▶ Task directions: With every line kept intact, print the entries that appear below.

▶ Entries shown:
----------------

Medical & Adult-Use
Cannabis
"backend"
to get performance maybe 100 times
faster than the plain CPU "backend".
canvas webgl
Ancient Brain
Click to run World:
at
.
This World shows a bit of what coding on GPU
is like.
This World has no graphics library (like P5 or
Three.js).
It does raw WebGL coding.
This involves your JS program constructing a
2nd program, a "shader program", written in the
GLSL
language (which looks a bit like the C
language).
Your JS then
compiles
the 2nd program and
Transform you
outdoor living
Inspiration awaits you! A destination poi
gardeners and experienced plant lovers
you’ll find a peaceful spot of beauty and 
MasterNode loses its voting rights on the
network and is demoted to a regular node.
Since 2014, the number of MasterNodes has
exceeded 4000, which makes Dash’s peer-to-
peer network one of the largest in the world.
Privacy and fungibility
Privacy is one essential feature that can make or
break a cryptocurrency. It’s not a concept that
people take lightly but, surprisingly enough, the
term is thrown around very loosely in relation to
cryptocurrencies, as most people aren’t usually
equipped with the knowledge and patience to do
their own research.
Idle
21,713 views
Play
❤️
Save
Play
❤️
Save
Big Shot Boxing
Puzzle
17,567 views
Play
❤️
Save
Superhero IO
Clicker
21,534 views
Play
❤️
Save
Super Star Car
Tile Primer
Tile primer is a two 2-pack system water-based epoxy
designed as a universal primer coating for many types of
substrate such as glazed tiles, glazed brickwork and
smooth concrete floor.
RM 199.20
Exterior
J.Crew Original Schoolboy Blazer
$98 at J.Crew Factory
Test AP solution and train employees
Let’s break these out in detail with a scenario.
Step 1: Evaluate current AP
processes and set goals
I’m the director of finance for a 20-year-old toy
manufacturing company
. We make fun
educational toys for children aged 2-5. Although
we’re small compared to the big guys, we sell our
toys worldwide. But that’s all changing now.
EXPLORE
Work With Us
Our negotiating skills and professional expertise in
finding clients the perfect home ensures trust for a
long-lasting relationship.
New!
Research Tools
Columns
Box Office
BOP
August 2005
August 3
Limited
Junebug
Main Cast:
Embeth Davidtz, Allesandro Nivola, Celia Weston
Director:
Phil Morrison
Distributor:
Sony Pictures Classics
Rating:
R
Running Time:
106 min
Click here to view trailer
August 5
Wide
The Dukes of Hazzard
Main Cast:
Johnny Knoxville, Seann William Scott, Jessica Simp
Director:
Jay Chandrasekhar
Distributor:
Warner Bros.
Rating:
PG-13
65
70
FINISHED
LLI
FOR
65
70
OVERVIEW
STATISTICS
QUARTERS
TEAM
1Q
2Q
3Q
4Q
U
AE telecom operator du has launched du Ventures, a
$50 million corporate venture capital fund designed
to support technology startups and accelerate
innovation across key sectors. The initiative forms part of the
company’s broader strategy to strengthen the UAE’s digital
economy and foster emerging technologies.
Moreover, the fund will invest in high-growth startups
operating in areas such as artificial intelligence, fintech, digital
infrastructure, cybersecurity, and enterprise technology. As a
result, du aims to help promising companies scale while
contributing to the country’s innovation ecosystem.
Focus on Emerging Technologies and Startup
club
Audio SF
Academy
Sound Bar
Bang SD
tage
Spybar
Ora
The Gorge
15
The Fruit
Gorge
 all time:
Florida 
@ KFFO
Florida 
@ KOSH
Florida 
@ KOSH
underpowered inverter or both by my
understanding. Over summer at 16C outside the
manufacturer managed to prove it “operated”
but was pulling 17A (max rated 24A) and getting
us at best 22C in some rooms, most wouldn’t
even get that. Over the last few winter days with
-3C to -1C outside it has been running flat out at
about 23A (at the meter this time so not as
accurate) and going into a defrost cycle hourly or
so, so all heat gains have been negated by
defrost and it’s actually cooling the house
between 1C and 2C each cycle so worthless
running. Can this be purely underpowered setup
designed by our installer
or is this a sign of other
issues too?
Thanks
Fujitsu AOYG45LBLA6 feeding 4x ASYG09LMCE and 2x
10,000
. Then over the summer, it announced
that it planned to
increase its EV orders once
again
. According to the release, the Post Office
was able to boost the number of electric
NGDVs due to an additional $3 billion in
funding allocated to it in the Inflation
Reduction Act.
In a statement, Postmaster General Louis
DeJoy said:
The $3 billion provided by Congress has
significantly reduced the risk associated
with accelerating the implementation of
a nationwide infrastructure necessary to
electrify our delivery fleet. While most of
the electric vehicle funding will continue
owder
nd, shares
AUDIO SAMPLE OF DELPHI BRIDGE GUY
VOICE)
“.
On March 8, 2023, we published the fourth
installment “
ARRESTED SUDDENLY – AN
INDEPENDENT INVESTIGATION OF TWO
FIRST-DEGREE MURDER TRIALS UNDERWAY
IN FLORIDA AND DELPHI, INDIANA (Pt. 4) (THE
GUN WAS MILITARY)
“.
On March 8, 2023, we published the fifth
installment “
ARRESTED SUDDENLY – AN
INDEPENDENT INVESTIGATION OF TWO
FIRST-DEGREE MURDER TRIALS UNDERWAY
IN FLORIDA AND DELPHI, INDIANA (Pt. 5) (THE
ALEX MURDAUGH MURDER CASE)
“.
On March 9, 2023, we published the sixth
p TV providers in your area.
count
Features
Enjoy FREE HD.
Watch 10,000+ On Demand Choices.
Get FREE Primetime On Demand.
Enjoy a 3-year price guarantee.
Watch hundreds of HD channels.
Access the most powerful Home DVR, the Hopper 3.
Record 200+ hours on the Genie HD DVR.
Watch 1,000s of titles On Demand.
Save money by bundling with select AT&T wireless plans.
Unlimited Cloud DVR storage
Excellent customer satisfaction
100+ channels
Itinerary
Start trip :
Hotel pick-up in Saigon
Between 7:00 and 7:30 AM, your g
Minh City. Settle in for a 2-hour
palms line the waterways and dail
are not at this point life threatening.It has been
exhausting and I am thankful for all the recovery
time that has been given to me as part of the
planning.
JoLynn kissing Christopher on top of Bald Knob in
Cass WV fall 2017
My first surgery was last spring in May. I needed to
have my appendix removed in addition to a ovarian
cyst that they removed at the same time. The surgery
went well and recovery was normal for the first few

----------------

▶ Response to the exercise:
Medical & Adult-Use
Cannabis
"backend"
to get performance maybe 100 times
faster than the plain CPU "backend".
canvas webgl
Ancient Brain
Click to run World:
at
.
This World shows a bit of what coding on GPU
is like.
This World has no graphics library (like P5 or
Three.js).
It does raw WebGL coding.
This involves your JS program constructing a
2nd program, a "shader program", written in the
GLSL
language (which looks a bit like the C
language).
Your JS then
compiles
the 2nd program and
Transform you
outdoor living
Inspiration awaits you! A destination poi
gardeners and experienced plant lovers
you’ll find a peaceful spot of beauty and 
MasterNode loses its voting rights on the
network and is demoted to a regular node.
Since 2014, the number of MasterNodes has
exceeded 4000, which makes Dash’s peer-to-
peer network one of the largest in the world.
Privacy and fungibility
Privacy is one essential feature that can make or
break a cryptocurrency. It’s not a concept that
people take lightly but, surprisingly enough, the
term is thrown around very loosely in relation to
cryptocurrencies, as most people aren’t usually
equipped with the knowledge and patience to do
their own research.
Idle
21,713 views
Play
❤️
Save
Play
❤️
Save
Big Shot Boxing
Puzzle
17,567 views
Play
❤️
Save
Superhero IO
Clicker
21,534 views
Play
❤️
Save
Super Star Car
Tile Primer
Tile primer is a two 2-pack system water-based epoxy
designed as a universal primer coating for many types of
substrate such as glazed tiles, glazed brickwork and
smooth concrete floor.
RM 199.20
Exterior
J.Crew Original Schoolboy Blazer
$98 at J.Crew Factory
Test AP solution and train employees
Let’s break these out in detail with a scenario.
Step 1: Evaluate current AP
processes and set goals
I’m the director of finance for a 20-year-old toy
manufacturing company
. We make fun
educational toys for children aged 2-5. Although
we’re small compared to the big guys, we sell our
toys worldwide. But that’s all changing now.
EXPLORE
Work With Us
Our negotiating skills and professional expertise in
finding clients the perfect home ensures trust for a
long-lasting relationship.
New!
Research Tools
Columns
Box Office
BOP
August 2005
August 3
Limited
Junebug
Main Cast:
Embeth Davidtz, Allesandro Nivola, Celia Weston
Director:
Phil Morrison
Distributor:
Sony Pictures Classics
Rating:
R
Running Time:
106 min
Click here to view trailer
August 5
Wide
The Dukes of Hazzard
Main Cast:
Johnny Knoxville, Seann William Scott, Jessica Simp
Director:
Jay Chandrasekhar
Distributor:
Warner Bros.
Rating:
PG-13
65
70
FINISHED
LLI
FOR
65
70
OVERVIEW
STATISTICS
QUARTERS
TEAM
1Q
2Q
3Q
4Q
U
AE telecom operator du has launched du Ventures, a
$50 million corporate venture capital fund designed
to support technology startups and accelerate
innovation across key sectors. The initiative forms part of the
company’s broader strategy to strengthen the UAE’s digital
economy and foster emerging technologies.
Moreover, the fund will invest in high-growth startups
operating in areas such as artificial intelligence, fintech, digital
infrastructure, cybersecurity, and enterprise technology. As a
result, du aims to help promising companies scale while
contributing to the country’s innovation ecosystem.
Focus on Emerging Technologies and Startup
club
Audio SF
Academy
Sound Bar
Bang SD
tage
Spybar
Ora
The Gorge
15
The Fruit
Gorge
 all time:
Florida 
@ KFFO
Florida 
@ KOSH
Florida 
@ KOSH
underpowered inverter or both by my
understanding. Over summer at 16C outside the
manufacturer managed to prove it “operated”
but was pulling 17A (max rated 24A) and getting
us at best 22C in some rooms, most wouldn’t
even get that. Over the last few winter days with
-3C to -1C outside it has been running flat out at
about 23A (at the meter this time so not as
accurate) and going into a defrost cycle hourly or
so, so all heat gains have been negated by
defrost and it’s actually cooling the house
between 1C and 2C each cycle so worthless
running. Can this be purely underpowered setup
designed by our installer
or is this a sign of other
issues too?
Thanks
Fujitsu AOYG45LBLA6 feeding 4x ASYG09LMCE and 2x
10,000
. Then over the summer, it announced
that it planned to
increase its EV orders once
again
. According to the release, the Post Office
was able to boost the number of electric
NGDVs due to an additional $3 billion in
funding allocated to it in the Inflation
Reduction Act.
In a statement, Postmaster General Louis
DeJoy said:
The $3 billion provided by Congress has
significantly reduced the risk associated
with accelerating the implementation of
a nationwide infrastructure necessary to
electrify our delivery fleet. While most of
the electric vehicle funding will continue
owder
nd, shares
AUDIO SAMPLE OF DELPHI BRIDGE GUY
VOICE)
“.
On March 8, 2023, we published the fourth
installment “
ARRESTED SUDDENLY – AN
INDEPENDENT INVESTIGATION OF TWO
FIRST-DEGREE MURDER TRIALS UNDERWAY
IN FLORIDA AND DELPHI, INDIANA (Pt. 4) (THE
GUN WAS MILITARY)
“.
On March 8, 2023, we published the fifth
installment “
ARRESTED SUDDENLY – AN
INDEPENDENT INVESTIGATION OF TWO
FIRST-DEGREE MURDER TRIALS UNDERWAY
IN FLORIDA AND DELPHI, INDIANA (Pt. 5) (THE
ALEX MURDAUGH MURDER CASE)
“.
On March 9, 2023, we published the sixth
p TV providers in your area.
count
Features
Enjoy FREE HD.
Watch 10,000+ On Demand Choices.
Get FREE Primetime On Demand.
Enjoy a 3-year price guarantee.
Watch hundreds of HD channels.
Access the most powerful Home DVR, the Hopper 3.
Record 200+ hours on the Genie HD DVR.
Watch 1,000s of titles On Demand.
Save money by bundling with select AT&T wireless plans.
Unlimited Cloud DVR storage
Excellent customer satisfaction
100+ channels
Itinerary
Start trip :
Hotel pick-up in Saigon
Between 7:00 and 7:30 AM, your g
Minh City. Settle in for a 2-hour
palms line the waterways and dail
are not at this point life threatening.It has been
exhausting and I am thankful for all the recovery
time that has been given to me as part of the
planning.
JoLynn kissing Christopher on top of Bald Knob in
Cass WV fall 2017
My first surgery was last spring in May. I needed to
have my appendix removed in addition to a ovarian
cyst that they removed at the same time. The surgery
went well and recovery was normal for the first few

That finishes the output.